Bernoulli, Johann (Jean) III

(b, Basel, Switzerland, 4 November 1744; d. Berlin, Germany, 13 July 1807)

mathematics, astronomy.

The most successful of the sons of Johann II—although his mathematical achievements were insignificant—Johann was a universally knowledgeable child prodigy. At fourteen he obtained the degree of master of of jurisprudence, and at twenty he was by Frederick II to reorganize the astronomical observatory at the Berlin Academy. His frail health and his encyclopedic inclinations hampered him in his practical scientific activities, however, His treatises are of no particular interest. On the other hand, his travel accounts (1772–1776; 1777–1779; 1781) had a great cultural and historical impact.

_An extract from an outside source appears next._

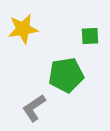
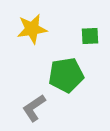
yellow star: moved 9 px right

With Hindenburg he published the Leipziger Magazin für reine & angewandte Mathematik from 1776–1789.

Johann was entrusted with the administration of the mathematical estate of the Bernoulli family. The major part of the correspondence was sold to the Steckholm Academy; and its existence there was overlooked until his letters were rediscovered by Gylden at the Stockholm Observatory in 1877. His correspondence, comprising about 2,800 items, exceeded that of Johann I.


Johann’s writings include various essays in Mém, Acad. Berlin (1766–1775), as well as astronomical observations and computations, 1767–1807, in Neue Berliner Ephemeriden and Bodes astronomisches Jahrbuch. Other works are Recueil pour les astronomes, 3 vols. (Berlin, 1772–1776); Liste des astronomes connus actuellement (Berlin, 1776); Lettres écrites pendant la cours d’un voyage par l’Allemagne 1774/75, 3 vols. (Berlin, 1777–1779); “Essai d’une nouvelle méthode de déterminer la diminution séculaire de l’obliquité de l’écliptique,” in Mém. Acad. Berlin (1779), pp. 211–242; and Lettres astronomiques (Berlin,. 1781).